Anonymous Coward says:

Blood Alcohol

If driving is a privelege why don’t we take the right away from everyone for a year and see how much production goes on in the world? See how many ppl can get to work on public transportation:-)..that’d be a good one. Oo or better yet how fast things are sent from one place to the fits it ships doesn’t exactly work on the internet. And let’s be honest there is nothing enjoyable about driving most anywhere anymore. The roads are shit, causeing rapid ware and tare which causes more over priced expenses when repairing the vehicle. The police are armed with so many laws they can stick to you while driving THEY don’t even know em all, so there’s always the worry of tickets. Oooo and don’t forget since the “click it or stick it” law went into effect whiplash went up like crazy in fender benders where normally there would be no injuries. So? You say well it also caused the insureance rates to go up since the companies are now haveing to pay on almost all cases now.. privelege HA! Take it away I dare ya:-)see how happy ppl are not have to commit to a daily routine of slavery leaving them time with family.
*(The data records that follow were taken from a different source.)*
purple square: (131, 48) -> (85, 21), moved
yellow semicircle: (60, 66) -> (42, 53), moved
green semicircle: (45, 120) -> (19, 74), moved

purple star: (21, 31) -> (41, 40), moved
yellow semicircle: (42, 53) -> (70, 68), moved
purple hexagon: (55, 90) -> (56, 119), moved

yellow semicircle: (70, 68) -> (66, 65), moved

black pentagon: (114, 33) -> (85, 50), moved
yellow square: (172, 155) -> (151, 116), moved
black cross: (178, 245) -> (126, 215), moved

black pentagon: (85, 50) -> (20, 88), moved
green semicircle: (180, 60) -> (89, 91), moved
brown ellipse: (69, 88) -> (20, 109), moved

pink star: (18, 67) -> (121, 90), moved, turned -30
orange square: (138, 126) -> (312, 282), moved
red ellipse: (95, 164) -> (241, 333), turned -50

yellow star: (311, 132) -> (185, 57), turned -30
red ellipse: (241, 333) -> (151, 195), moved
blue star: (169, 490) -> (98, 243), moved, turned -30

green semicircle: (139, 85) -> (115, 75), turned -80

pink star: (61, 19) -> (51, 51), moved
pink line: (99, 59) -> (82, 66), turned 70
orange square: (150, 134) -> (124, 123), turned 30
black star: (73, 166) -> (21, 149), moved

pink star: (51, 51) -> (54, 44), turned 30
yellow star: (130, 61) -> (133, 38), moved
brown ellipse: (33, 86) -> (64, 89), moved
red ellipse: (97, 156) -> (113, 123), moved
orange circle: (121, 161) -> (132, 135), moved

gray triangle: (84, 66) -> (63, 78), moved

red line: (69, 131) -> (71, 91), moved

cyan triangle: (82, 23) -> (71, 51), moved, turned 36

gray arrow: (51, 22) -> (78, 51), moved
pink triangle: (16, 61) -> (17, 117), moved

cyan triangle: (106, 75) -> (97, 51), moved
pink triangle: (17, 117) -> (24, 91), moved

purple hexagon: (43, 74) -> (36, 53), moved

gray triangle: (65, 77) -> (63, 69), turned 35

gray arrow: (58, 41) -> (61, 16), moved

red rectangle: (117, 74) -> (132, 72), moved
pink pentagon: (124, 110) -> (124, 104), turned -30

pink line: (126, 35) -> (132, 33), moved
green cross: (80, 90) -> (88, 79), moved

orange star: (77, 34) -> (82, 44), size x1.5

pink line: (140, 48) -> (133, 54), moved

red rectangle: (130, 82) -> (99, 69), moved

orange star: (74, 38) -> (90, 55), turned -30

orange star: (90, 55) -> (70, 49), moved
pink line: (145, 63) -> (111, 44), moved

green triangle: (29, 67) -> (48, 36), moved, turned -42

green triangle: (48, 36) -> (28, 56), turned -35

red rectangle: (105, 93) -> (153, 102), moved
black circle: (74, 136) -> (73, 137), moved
Also take notice to how the states income would fall dramaticly

AGPPM says:

False Positive

As someone who has a breathalyzer in my car, I can tell you that it is NOT rare to have them give a false positive. When I was convicted for my DUI, I quit drinking all together. However, in the first 3 months of having it in my car, it gave me around 4 failed tests. I had to call in sick to work on one of them and I was over an hour late on another. Luckily, I have a very forgiving boss. Come to find out, my energy drink was what was giving me the false positive. That’s a pretty astounding problem if an energy drink is putting me over the “legal limit”. And because I had 4 “failed tests”, another 4 months was added to my time. How is that right??
As someone who broke the law, I accept my punishment. However, forcing me to put a breathalyzer in my car that gives me “false positive” tests, is just wrong. People who make the poor decision to drive after a few drinks, deserve to be punished. It’s the law and everyone knows its the law. But, putting breathalyzers in cars that get you in MORE trouble, even when you quit drinking, is not cool.